*Description of the task*
Among the entries below, find the line with "ig aantasten. Gelukkig", then quote it and each following line up to and including the line with "lipiec 2020", and nothing else.

*** Excerpted records

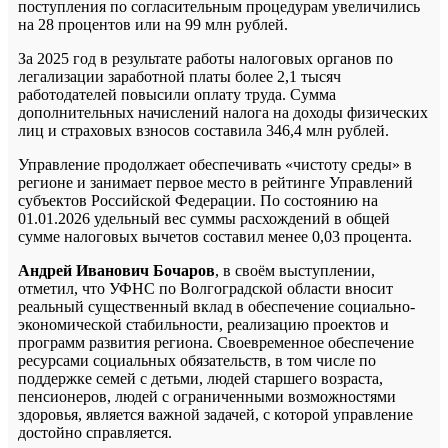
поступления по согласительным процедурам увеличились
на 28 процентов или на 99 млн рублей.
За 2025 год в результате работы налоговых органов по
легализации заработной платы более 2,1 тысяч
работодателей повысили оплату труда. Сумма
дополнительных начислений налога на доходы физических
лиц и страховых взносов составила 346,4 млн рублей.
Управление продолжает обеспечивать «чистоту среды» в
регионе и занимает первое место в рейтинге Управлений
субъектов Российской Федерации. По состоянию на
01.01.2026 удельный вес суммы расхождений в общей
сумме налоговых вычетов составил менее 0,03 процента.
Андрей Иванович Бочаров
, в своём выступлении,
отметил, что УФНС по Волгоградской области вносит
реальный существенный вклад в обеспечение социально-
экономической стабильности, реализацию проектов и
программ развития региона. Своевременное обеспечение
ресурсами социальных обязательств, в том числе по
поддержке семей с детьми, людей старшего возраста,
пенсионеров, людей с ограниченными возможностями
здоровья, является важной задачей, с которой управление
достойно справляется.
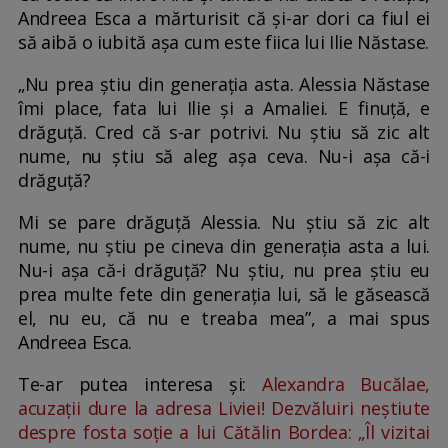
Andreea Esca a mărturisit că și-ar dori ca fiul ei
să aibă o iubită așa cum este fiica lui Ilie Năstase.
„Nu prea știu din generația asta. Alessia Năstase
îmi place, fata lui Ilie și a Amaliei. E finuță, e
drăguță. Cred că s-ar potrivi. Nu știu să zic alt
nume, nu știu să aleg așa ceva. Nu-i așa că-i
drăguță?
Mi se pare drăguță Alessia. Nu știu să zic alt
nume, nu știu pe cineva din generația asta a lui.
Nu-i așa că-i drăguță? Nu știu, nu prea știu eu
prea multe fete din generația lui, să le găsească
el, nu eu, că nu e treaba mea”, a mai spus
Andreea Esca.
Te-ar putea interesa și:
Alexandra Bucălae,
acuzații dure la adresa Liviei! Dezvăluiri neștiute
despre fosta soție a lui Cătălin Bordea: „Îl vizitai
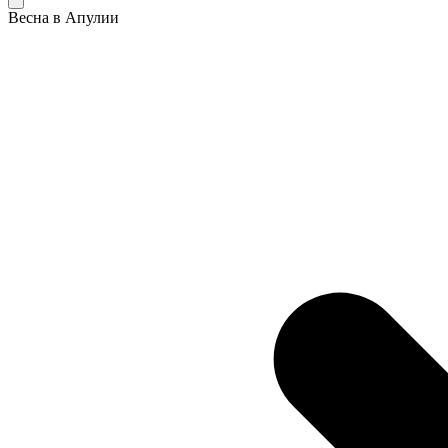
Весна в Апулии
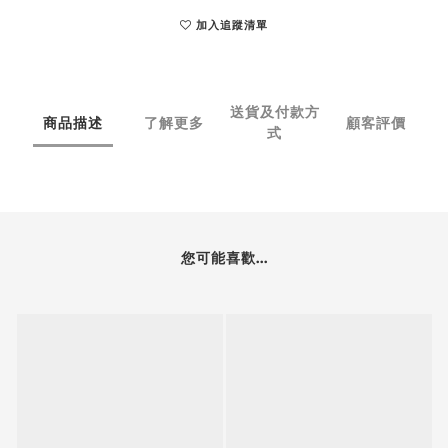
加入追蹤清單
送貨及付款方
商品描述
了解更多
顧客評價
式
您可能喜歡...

******
*** Excerpted records

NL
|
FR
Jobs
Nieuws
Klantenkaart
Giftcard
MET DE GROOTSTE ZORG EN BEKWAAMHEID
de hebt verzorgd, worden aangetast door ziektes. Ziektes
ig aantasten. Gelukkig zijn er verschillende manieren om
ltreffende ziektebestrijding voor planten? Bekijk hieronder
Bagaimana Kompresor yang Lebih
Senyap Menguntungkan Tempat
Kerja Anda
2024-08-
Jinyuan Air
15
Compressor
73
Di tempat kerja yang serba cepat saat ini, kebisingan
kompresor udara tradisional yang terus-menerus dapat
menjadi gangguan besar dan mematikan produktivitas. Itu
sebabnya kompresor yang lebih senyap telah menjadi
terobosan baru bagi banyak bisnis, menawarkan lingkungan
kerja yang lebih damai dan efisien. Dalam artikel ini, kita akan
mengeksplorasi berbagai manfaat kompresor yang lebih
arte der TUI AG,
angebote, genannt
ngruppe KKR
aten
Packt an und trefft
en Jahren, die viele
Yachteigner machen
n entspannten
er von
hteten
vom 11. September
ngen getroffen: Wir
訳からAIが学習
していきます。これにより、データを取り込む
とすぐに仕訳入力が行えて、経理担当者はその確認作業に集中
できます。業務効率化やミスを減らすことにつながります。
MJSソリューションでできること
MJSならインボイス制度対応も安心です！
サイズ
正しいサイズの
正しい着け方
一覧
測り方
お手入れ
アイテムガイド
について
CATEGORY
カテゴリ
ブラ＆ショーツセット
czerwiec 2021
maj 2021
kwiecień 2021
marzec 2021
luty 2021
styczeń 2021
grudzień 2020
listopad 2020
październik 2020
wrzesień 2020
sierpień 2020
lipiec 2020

******

*Response to the task*
ig aantasten. Gelukkig zijn er verschillende manieren om
ltreffende ziektebestrijding voor planten? Bekijk hieronder
Bagaimana Kompresor yang Lebih
Senyap Menguntungkan Tempat
Kerja Anda
2024-08-
Jinyuan Air
15
Compressor
73
Di tempat kerja yang serba cepat saat ini, kebisingan
kompresor udara tradisional yang terus-menerus dapat
menjadi gangguan besar dan mematikan produktivitas. Itu
sebabnya kompresor yang lebih senyap telah menjadi
terobosan baru bagi banyak bisnis, menawarkan lingkungan
kerja yang lebih damai dan efisien. Dalam artikel ini, kita akan
mengeksplorasi berbagai manfaat kompresor yang lebih
arte der TUI AG,
angebote, genannt
ngruppe KKR
aten
Packt an und trefft
en Jahren, die viele
Yachteigner machen
n entspannten
er von
hteten
vom 11. September
ngen getroffen: Wir
訳からAIが学習
していきます。これにより、データを取り込む
とすぐに仕訳入力が行えて、経理担当者はその確認作業に集中
できます。業務効率化やミスを減らすことにつながります。
MJSソリューションでできること
MJSならインボイス制度対応も安心です！
サイズ
正しいサイズの
正しい着け方
一覧
測り方
お手入れ
アイテムガイド
について
CATEGORY
カテゴリ
ブラ＆ショーツセット
czerwiec 2021
maj 2021
kwiecień 2021
marzec 2021
luty 2021
styczeń 2021
grudzień 2020
listopad 2020
październik 2020
wrzesień 2020
sierpień 2020
lipiec 2020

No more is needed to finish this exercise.